Disobedient by Elizabeth Freemantle (Michael Joseph)
I've just been lucky enough to spend a long weekend in Venice, surrounded by wonderful architecture and art so when I was looking for a book to read on my journey home Disobedient seemed the obvious choice from my Kindle.
This is a retelling of Artemesia Gentileschi's early years as she learns her craft and is caught up in the politics, intrigues and scandals of Rome in the early 1600s. Her life was quite shocking and she was subject to some terrible abuses but overcame them all to become a wonderful, if often overlooked, artist.
Rome 1611.
A jewel-bright place of change, with sumptuous new palaces and lavish wealth on display. A city where women are seen but not heard.
Artemisia Gentileschi dreams of becoming a great artist. Motherless, she grows up among a family of painters - men and boys. She knows she is more talented than her brothers, but she cannot choose her own future. She wants to experience the world, but she belongs to her father and will belong to a husband.

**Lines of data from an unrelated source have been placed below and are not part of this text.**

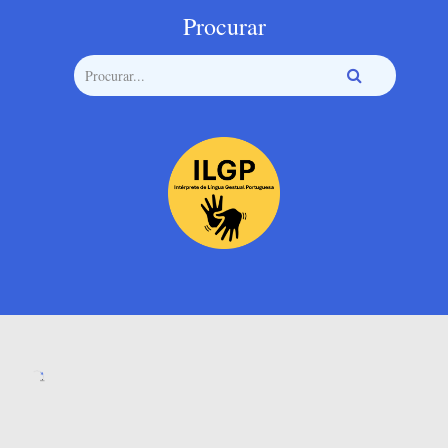
Procurar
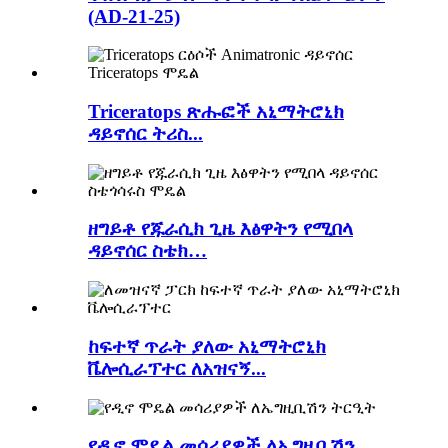
(AD-21-25)
Triceratops ጽሑፎች አኒማትሮኒክ
ዳይኖሰር ትሪስ...
ዘግይቶ የጁራሲክ ጊዜ እፅዋትን የሚበላ
ዳይኖሰር ስቴክ…
ከፍተኛ ጥራት ያለው አኒማትሮኒክ
ቬሎሲራፕተር ለአዝናኝ...
የዲኖ ሞዴል መሳሪያዎች ለኤግዚቢሽን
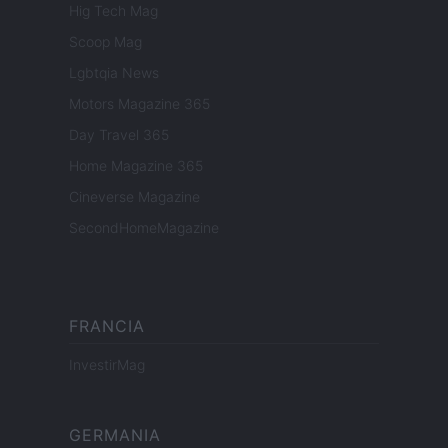
Hig Tech Mag
Scoop Mag
Lgbtqia News
Motors Magazine 365
Day Travel 365
Home Magazine 365
Cineverse Magazine
SecondHomeMagazine
FRANCIA
InvestirMag
GERMANIA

As Artemisia patiently goes from lesson to lesson, perfecting her craft, she also paints in private, recreating the women who inspire her, away from her father's eyes.
Until a mysterious tutor enters her life. Tassi is a dashing figure, handsome and worldly, and for a moment he represents everything that a life of freedom might offer. But then the unthinkable happens.
In the eyes of her family, Artemisia should accept her fate. In the eyes of the law, she is the villain.
But Artemisia is a survivor. And this is her story to tell.
The book definitely evoked Rome of the time, and I could clearly 'see' the action (and smell it too, such was the power of the writing) but at times I felt that the writing was too Twenty-first century and I did step out of the period setting.
I'd have loved this book to have been longer and contained more about the art and methods used - maybe not quite as detailed as Irving Stone's The Agony and the Ecstasy but heading this way! Once I read the author's notes at the end I understood the authorial choices more and came to admire the book in an extra way.